**What is being asked:** Please take the records that follow and repeat exactly the lines starting with the line with "Займ под залог авто с любой" and going on through the line with "Palembang juga menawarkan tempat parkir yang".
### Record excerpts
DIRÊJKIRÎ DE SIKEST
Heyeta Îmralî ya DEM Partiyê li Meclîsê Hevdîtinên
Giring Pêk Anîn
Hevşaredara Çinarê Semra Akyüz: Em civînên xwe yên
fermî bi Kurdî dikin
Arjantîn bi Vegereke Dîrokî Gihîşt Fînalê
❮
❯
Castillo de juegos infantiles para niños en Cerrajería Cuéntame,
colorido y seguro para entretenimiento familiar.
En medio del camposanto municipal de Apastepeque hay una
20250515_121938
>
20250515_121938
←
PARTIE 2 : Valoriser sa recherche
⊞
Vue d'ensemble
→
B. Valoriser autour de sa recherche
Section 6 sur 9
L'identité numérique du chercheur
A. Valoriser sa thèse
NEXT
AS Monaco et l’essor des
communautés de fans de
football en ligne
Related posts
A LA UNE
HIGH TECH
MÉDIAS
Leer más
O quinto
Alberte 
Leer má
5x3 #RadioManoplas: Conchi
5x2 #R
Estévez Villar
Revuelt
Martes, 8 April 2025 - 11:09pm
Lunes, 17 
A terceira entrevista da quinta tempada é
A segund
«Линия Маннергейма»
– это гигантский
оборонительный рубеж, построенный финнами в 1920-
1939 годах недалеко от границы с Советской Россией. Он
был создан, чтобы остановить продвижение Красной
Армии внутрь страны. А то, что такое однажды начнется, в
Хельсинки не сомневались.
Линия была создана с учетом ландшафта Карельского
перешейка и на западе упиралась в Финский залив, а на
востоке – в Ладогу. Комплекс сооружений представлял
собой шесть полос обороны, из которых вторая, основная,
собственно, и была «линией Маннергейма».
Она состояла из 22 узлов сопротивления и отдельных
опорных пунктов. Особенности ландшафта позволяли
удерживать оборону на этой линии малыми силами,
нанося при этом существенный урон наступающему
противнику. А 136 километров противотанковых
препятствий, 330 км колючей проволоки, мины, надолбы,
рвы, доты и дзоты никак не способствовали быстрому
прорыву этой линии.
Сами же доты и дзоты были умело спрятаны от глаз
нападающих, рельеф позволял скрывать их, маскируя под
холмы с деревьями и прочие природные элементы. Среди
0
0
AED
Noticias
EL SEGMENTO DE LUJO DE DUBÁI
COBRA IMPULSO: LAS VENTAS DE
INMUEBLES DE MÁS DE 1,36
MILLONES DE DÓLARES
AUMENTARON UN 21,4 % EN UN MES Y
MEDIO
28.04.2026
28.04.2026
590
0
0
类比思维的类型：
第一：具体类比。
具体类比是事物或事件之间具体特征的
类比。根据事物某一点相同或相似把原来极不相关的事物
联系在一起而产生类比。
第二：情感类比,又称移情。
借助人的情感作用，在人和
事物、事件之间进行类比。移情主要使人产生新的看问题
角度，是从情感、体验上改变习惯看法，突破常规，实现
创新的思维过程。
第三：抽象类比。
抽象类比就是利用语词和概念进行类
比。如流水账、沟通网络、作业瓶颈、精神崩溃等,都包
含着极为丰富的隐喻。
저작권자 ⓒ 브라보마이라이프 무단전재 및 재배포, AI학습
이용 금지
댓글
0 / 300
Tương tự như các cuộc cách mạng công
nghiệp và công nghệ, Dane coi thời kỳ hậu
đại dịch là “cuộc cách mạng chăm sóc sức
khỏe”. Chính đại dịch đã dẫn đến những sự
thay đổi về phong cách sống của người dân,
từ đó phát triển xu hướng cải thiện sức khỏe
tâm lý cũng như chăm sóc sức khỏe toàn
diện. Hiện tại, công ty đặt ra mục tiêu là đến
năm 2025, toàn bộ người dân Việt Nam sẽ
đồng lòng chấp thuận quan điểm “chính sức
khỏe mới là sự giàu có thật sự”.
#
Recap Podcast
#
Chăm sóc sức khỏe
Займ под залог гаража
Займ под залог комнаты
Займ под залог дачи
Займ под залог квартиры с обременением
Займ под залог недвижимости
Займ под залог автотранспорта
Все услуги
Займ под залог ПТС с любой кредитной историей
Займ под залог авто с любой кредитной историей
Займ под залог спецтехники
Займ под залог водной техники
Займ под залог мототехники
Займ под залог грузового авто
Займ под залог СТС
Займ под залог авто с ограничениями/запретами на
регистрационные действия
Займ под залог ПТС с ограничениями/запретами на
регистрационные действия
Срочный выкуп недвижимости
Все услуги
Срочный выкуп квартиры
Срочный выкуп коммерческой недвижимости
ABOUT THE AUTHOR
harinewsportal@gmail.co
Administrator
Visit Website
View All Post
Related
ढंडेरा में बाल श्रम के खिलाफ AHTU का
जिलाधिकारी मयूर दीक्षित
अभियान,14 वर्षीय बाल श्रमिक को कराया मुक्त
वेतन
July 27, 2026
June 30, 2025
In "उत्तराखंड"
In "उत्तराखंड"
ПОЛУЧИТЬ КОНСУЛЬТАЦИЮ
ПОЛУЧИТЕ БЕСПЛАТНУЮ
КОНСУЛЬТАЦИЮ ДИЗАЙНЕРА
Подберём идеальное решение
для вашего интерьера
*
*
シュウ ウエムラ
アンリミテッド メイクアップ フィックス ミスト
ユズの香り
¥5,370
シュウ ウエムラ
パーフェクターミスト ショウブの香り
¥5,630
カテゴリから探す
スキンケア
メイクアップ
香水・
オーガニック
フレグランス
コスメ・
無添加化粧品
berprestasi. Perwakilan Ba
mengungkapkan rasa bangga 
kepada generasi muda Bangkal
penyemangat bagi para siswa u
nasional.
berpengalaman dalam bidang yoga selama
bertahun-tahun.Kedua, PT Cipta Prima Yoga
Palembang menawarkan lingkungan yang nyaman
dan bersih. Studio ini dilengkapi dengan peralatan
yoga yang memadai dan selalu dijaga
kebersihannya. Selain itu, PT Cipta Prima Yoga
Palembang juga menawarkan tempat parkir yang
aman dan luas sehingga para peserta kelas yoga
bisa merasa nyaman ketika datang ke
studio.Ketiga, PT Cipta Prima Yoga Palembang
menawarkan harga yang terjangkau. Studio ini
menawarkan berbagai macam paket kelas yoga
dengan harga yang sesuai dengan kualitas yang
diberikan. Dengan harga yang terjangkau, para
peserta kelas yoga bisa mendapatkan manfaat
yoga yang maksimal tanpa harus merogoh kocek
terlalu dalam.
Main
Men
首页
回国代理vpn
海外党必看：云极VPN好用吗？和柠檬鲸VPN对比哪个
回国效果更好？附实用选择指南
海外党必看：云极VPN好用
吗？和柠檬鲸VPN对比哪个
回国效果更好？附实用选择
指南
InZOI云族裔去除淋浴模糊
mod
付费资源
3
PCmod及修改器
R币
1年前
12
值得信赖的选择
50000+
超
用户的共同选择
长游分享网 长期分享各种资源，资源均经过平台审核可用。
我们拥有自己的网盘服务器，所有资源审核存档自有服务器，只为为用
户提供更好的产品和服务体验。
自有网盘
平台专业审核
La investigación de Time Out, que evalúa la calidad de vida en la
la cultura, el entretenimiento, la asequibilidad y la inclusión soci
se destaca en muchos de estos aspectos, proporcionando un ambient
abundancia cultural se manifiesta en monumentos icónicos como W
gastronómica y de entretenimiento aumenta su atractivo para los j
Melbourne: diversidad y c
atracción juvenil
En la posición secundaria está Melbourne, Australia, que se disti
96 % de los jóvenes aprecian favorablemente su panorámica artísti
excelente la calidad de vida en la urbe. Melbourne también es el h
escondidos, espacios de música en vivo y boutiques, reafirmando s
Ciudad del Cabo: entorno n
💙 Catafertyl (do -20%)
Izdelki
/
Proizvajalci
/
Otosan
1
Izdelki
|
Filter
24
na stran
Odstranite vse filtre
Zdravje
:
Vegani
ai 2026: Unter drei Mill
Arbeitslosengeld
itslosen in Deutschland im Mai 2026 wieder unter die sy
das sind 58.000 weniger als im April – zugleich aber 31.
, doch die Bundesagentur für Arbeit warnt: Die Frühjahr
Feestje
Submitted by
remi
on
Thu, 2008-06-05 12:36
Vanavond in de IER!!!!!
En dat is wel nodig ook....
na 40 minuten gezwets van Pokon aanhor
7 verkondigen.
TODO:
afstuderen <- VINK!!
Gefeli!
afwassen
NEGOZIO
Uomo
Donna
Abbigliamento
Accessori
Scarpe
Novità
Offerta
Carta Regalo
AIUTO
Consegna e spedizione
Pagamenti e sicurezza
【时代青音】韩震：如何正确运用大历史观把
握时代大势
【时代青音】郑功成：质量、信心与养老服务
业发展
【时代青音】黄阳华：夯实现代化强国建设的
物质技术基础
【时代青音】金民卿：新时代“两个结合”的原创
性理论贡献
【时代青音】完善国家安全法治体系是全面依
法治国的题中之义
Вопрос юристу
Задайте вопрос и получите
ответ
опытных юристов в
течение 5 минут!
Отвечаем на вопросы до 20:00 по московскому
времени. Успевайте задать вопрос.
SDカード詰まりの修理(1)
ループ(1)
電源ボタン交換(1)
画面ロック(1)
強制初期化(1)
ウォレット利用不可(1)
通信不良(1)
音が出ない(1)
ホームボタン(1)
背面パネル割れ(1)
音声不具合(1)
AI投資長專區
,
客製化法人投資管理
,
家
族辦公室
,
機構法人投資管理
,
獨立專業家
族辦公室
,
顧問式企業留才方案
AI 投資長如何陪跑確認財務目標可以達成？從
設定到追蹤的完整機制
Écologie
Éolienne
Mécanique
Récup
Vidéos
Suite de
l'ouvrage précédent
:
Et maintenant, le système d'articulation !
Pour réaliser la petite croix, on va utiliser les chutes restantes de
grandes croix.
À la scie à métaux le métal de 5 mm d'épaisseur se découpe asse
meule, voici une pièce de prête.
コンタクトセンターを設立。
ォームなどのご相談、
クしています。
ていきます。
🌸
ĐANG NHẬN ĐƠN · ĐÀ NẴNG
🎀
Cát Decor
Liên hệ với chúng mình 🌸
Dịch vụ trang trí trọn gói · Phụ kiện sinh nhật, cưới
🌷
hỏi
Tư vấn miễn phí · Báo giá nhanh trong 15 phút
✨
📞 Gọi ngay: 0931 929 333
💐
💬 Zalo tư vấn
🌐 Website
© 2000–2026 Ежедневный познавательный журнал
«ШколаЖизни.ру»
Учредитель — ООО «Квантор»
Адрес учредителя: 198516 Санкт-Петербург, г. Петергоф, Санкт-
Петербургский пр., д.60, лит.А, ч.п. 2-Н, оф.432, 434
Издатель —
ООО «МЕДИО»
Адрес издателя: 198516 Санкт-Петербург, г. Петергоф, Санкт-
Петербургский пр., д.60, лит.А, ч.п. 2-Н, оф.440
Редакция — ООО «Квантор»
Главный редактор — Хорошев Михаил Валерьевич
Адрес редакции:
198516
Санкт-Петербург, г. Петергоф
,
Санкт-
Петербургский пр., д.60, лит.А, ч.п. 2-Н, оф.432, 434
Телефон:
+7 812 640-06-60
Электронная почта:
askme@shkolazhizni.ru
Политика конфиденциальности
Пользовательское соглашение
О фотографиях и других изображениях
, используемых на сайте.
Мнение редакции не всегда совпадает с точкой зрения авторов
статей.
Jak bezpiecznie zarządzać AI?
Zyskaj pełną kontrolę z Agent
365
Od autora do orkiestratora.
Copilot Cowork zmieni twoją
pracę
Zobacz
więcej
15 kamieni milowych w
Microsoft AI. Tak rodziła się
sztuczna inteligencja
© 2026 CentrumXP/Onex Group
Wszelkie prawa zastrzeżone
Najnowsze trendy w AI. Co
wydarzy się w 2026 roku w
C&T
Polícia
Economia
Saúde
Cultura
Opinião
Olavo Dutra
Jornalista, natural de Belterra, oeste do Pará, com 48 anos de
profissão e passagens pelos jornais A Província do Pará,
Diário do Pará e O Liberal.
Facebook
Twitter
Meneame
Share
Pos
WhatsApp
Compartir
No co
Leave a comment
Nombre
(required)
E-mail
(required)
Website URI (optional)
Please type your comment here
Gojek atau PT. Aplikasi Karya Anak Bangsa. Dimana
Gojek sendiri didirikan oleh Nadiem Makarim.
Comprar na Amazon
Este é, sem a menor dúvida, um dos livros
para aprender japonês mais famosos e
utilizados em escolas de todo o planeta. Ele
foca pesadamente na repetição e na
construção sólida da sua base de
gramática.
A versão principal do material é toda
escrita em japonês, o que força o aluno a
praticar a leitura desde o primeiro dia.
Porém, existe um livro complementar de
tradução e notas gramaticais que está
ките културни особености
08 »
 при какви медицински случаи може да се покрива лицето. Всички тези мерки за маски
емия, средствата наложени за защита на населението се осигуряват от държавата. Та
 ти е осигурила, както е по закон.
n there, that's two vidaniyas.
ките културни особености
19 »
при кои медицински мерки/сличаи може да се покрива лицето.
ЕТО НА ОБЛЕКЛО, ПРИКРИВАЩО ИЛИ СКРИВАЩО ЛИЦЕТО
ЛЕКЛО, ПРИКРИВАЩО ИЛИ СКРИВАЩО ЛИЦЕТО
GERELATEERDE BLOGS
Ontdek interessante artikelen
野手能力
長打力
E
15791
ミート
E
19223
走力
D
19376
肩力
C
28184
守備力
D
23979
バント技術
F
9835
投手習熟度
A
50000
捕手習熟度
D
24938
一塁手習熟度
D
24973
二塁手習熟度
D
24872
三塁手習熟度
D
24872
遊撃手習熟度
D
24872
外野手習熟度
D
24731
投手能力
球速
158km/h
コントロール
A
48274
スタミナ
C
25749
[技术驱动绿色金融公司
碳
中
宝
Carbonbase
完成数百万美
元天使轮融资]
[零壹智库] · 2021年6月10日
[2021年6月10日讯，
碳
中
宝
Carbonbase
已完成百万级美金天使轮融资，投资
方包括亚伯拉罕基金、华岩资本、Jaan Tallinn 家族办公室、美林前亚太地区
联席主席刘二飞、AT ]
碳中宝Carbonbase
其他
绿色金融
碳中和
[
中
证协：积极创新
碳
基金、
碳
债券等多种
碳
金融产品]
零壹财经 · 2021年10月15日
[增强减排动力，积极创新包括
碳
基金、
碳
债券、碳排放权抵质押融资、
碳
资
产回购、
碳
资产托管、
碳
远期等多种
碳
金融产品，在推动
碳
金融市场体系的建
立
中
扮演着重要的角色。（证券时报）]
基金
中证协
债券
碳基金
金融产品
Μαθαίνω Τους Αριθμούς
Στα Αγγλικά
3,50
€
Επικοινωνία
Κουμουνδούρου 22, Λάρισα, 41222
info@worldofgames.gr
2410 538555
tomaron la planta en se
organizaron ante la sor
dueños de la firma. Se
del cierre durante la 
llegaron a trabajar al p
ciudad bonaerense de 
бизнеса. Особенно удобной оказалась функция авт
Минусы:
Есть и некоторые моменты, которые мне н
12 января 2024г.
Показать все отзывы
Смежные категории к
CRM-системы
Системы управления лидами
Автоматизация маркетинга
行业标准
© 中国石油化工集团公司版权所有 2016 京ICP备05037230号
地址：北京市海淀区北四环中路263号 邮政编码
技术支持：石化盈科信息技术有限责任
######
**Answer:**
Займ под залог авто с любой кредитной историей
Займ под залог спецтехники
Займ под залог водной техники
Займ под залог мототехники
Займ под залог грузового авто
Займ под залог СТС
Займ под залог авто с ограничениями/запретами на
регистрационные действия
Займ под залог ПТС с ограничениями/запретами на
регистрационные действия
Срочный выкуп недвижимости
Все услуги
Срочный выкуп квартиры
Срочный выкуп коммерческой недвижимости
ABOUT THE AUTHOR
harinewsportal@gmail.co
Administrator
Visit Website
View All Post
Related
ढंडेरा में बाल श्रम के खिलाफ AHTU का
जिलाधिकारी मयूर दीक्षित
अभियान,14 वर्षीय बाल श्रमिक को कराया मुक्त
वेतन
July 27, 2026
June 30, 2025
In "उत्तराखंड"
In "उत्तराखंड"
ПОЛУЧИТЬ КОНСУЛЬТАЦИЮ
ПОЛУЧИТЕ БЕСПЛАТНУЮ
КОНСУЛЬТАЦИЮ ДИЗАЙНЕРА
Подберём идеальное решение
для вашего интерьера
*
*
シュウ ウエムラ
アンリミテッド メイクアップ フィックス ミスト
ユズの香り
¥5,370
シュウ ウエムラ
パーフェクターミスト ショウブの香り
¥5,630
カテゴリから探す
スキンケア
メイクアップ
香水・
オーガニック
フレグランス
コスメ・
無添加化粧品
berprestasi. Perwakilan Ba
mengungkapkan rasa bangga 
kepada generasi muda Bangkal
penyemangat bagi para siswa u
nasional.
berpengalaman dalam bidang yoga selama
bertahun-tahun.Kedua, PT Cipta Prima Yoga
Palembang menawarkan lingkungan yang nyaman
dan bersih. Studio ini dilengkapi dengan peralatan
yoga yang memadai dan selalu dijaga
kebersihannya. Selain itu, PT Cipta Prima Yoga
Palembang juga menawarkan tempat parkir yang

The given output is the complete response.